Detergent-Enzymatic Decellularization of Swine Blood Vessels: Insight on Mechanical Properties for Vascular Tissue Engineering

1Department of Chemistry, Materials and Chemical Engineering “Giulio Natta”, Politecnico di Milano, Milan, Italy
2PhD program in Bioengineering, Politecnico di Milano, Milan, Italy
3Complication of Diabetes Unit, Division of Metabolic and Cardiovascular Sciences, San Raffaele Scientific Institute, Milan, Italy
4General Surgery I, Fondazione IRCCS Policlinico San Matteo, Pavia, Italy

Received 8 January 2013; Revised 29 April 2013; Accepted 23 May 2013

Academic Editor: George E. Plopper

Copyright © 2013 Alessandro F. Pellegata et al. This is an open access article distributed under the Creative Commons Attribution License, which permits unrestricted use, distribution, and reproduction in any medium, provided the original work is properly cited.
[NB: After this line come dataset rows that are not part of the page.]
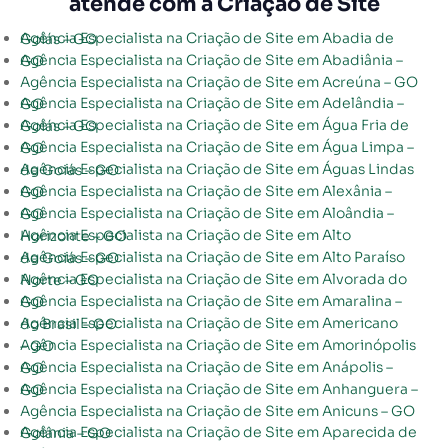
atende com a Criação de Site
Agência Especialista na Criação de Site em Abadia de Goiás – GO
Agência Especialista na Criação de Site em Abadiânia – GO
Agência Especialista na Criação de Site em Acreúna – GO
Agência Especialista na Criação de Site em Adelândia – GO
Agência Especialista na Criação de Site em Água Fria de Goiás – GO
Agência Especialista na Criação de Site em Água Limpa – GO
Agência Especialista na Criação de Site em Águas Lindas de Goiás – GO
Agência Especialista na Criação de Site em Alexânia – GO
Agência Especialista na Criação de Site em Aloândia – GO
Agência Especialista na Criação de Site em Alto Horizonte – GO
Agência Especialista na Criação de Site em Alto Paraíso de Goiás – GO
Agência Especialista na Criação de Site em Alvorada do Norte – GO
Agência Especialista na Criação de Site em Amaralina – GO
Agência Especialista na Criação de Site em Americano do Brasil – GO
Agência Especialista na Criação de Site em Amorinópolis – GO
Agência Especialista na Criação de Site em Anápolis – GO
Agência Especialista na Criação de Site em Anhanguera – GO
Agência Especialista na Criação de Site em Anicuns – GO
Agência Especialista na Criação de Site em Aparecida de Goiânia – GO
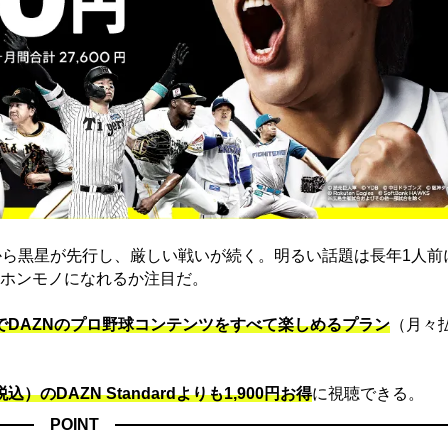
から黒星が先行し、厳しい戦いが続く。明るい話題は長年1人前
ホンモノになれるか注目だ。
）でDAZNのプロ野球コンテンツをすべて楽しめるプラン
（月々
込）のDAZN Standard​よりも1,900円お得
に視聴できる。
POINT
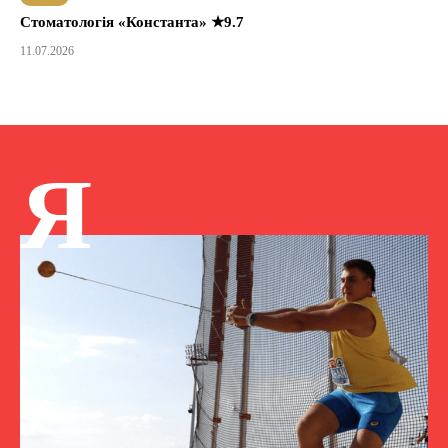
Стоматологія «Константа» ★9.7
11.07.2026
Я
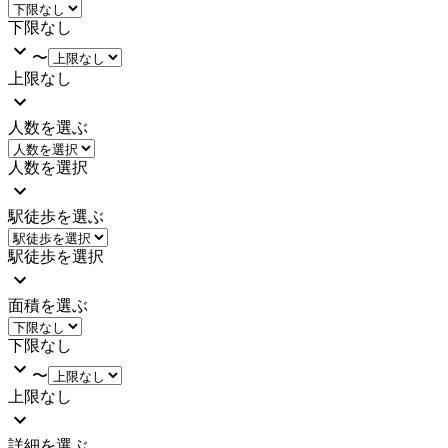
下限なし
〜
上限なし
人数を選ぶ
人数を選択
駅徒歩を選ぶ
駅徒歩を選択
面積を選ぶ
下限なし
〜
上限なし
詳細を選ぶ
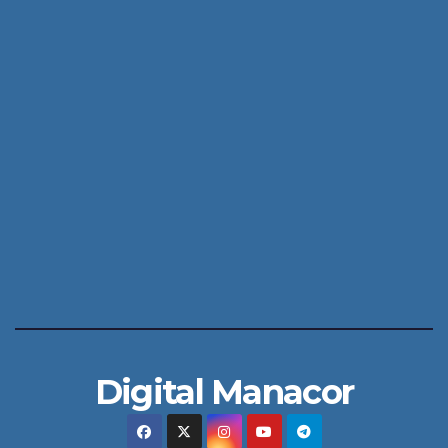
Digital Manacor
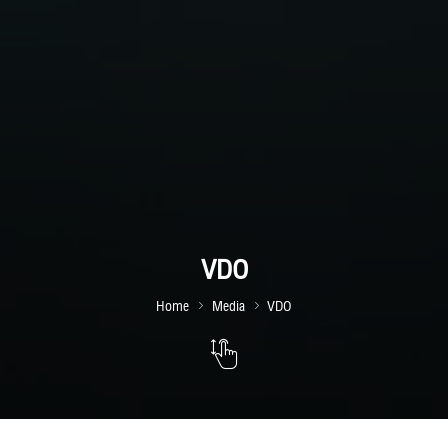
VDO
Home
Media
VDO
Small caliber vessels substitutes still remain an unmet clinical need; few autologous substitutes are available, while synthetic grafts show insufficient patency in the long term. Decellularization is the complete removal of all cellular and nuclear matters from a tissue while leaving a preserved extracellular matrix representing a promising tool for the generation of acellular scaffolds for tissue engineering, already used for various tissues with positive outcomes. The aim of this work is to investigate the effect of a detergent-enzymatic decellularization protocol on swine arteries in terms of cell removal, extracellular matrix preservation, and mechanical properties. Furthermore, the effect of storage at −80°C on the mechanical properties of the tissue is evaluated. Swine arteries were harvested, frozen, and decellularized; histological analysis revealed complete cell removal and preserved extracellular matrix. Furthermore, the residual DNA content in decellularized tissues was far low compared to native one. Mechanical testings were performed on native, defrozen, and decellularized tissues; no statistically significant differences were reported for Young’s modulus, ultimate stress, compliance, burst pressure, and suture retention strength, while ultimate strain and stress relaxation of decellularized vessels were significantly different from the native ones. Considering the overall results, the process was confirmed to be suitable for the generation of acellular scaffolds for vascular tissue engineering.